Data provided section start

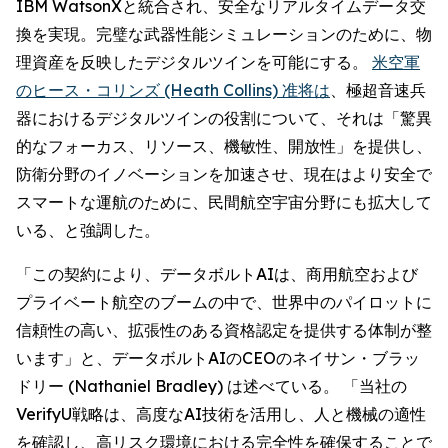
IBM WatsonXと統合され、安全なリアルタイムデータ交
換を実現。完璧な武器性能シミュレーションのために、物
理資産を反映したデジタルツインを可能にする。
米空軍
のヒース・コリンズ (Heath Collins) 准将は
、極超音速兵
器におけるデジタルツインの役割について、それは「驚異
的なフォーカス、リソース、機敏性、開放性」を提供し、
防衛分野のイノベーションを加速させ、現在はより安全で
スマートな運航のために、民間航空宇宙分野にも拡大して
いる、と強調した。
「この契約により、データボルトAIは、商用航空および
プライベート航空のブームの中で、世界中のパイロットに
信頼性の高い、拡張性のある資格認定を提供する体制が整
います」と、データボルトAIのCEOのネイサン・ブラッ
ドリー (Nathaniel Bradley) は述べている。 「当社の
VerifyU戦略は、高度なAI技術を活用し、人と機械の適性
を確認し、高リスク環境における完全性を確保することで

Data provided section end

## Work order
Leave the pictures aside and give the records above back word for word.

## Written response
IBM WatsonXと統合され、安全なリアルタイムデータ交
換を実現。完璧な武器性能シミュレーションのために、物
理資産を反映したデジタルツインを可能にする。
米空軍
のヒース・コリンズ (Heath Collins) 准将は
、極超音速兵
器におけるデジタルツインの役割について、それは「驚異
的なフォーカス、リソース、機敏性、開放性」を提供し、
防衛分野のイノベーションを加速させ、現在はより安全で
スマートな運航のために、民間航空宇宙分野にも拡大して
いる、と強調した。
「この契約により、データボルトAIは、商用航空および
プライベート航空のブームの中で、世界中のパイロットに
信頼性の高い、拡張性のある資格認定を提供する体制が整
います」と、データボルトAIのCEOのネイサン・ブラッ
ドリー (Nathaniel Bradley) は述べている。 「当社の
VerifyU戦略は、高度なAI技術を活用し、人と機械の適性
を確認し、高リスク環境における完全性を確保することで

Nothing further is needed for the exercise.